On the seriality of his work, particularly his Moby Dick series, Mr. Stella rejected the notion that his ideas were as neatly preconceived as history suggests. “The Moby Dick series wasn’t necessarily a series,” he said. “I just gave myself permission to do whatever I wanted and call it a Moby Dick piece.”

Mr. Stella is known as much in his appearance for his signature big rimmed glasses and curly hair as he is for puffing on cigars. In 1995, he was even profiled by Cigar Aficionado magazine, which chronicled the beginnings of his now iconic smoke ring series of photographs, prints and sculptures. When Ms. Pollock called upon an image of two works from the series, Mr. Stella took the cue and appropriately reached for a cigar in his pocket. “I can only do this because my wife’s not here,” he chuckled.

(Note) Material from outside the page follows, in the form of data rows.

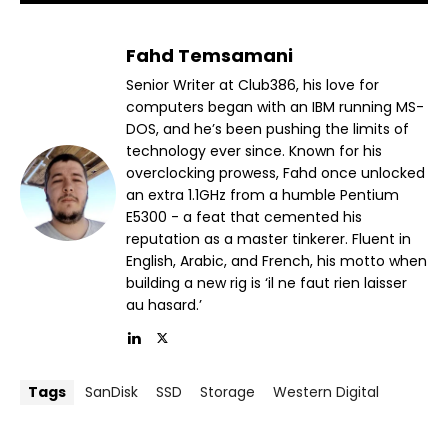
Fahd Temsamani
Senior Writer at Club386, his love for
computers began with an IBM running MS-
DOS, and he’s been pushing the limits of
technology ever since. Known for his
overclocking prowess, Fahd once unlocked
an extra 1.1GHz from a humble Pentium
E5300 - a feat that cemented his
reputation as a master tinkerer. Fluent in
English, Arabic, and French, his motto when
building a new rig is ‘il ne faut rien laisser
au hasard.’
Tags
SanDisk
SSD
Storage
Western Digital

“Are you still making those paintings?” asked Ms. Pollock, referring to the smoke series.

“Still milking it,” he replied.

The conversation jovially flowed from there. Mr. Stella remarked that his monumental steel work, Raft of the Medusa, which was gifted to the Whitney by collector and chairman emeritus Leonard Lauder (for whom the museum’s building was recently named) resembled debris you might find laying around the Department of Sanitation Department.

Of course, the topic of his lengthy and often extravagant titles was broached—he has named paintings with references from literature, history, and even wildlife over the years. “I was desperate to get away from Moby Dick, but I was still on the water,” Mr. Stella said of his work Raft of the Medusa.

In regards to the 40-foot-long painting Earthquake in Chile, which greeted visitors with a bang at the entrance of his Whitney show, Mr. Stella said, “You wouldn’t have enjoyed the number of discussions we had about the entrance.”

Mr. Stella was an early adopter of digital imaging software, which he uses to help realize his large-scale sculptures. Drawing, he said, is often just a diagram for his three-dimensional pieces. For AiA‘s October 2015 issue, the artist conceived an original artwork for the cover. When asked about his use of computer intervention for the piece, he replied once again with a shrug. “Well … it’s Photoshop,” he said.

While the crowd were eager to hear more of Mr. Stella’s off the cuff comments about his pioneering paintings, he still had art to make. Before wrapping up, Ms. Pollock offered the artist a chance to say any final thoughts he might have.

“No, I think I got enough off my chest,” he quipped.

Ms. Harrison gleefully told Mr. Stella as he exited the stage, “If you ever stop making art, you could always consider standup comedy.”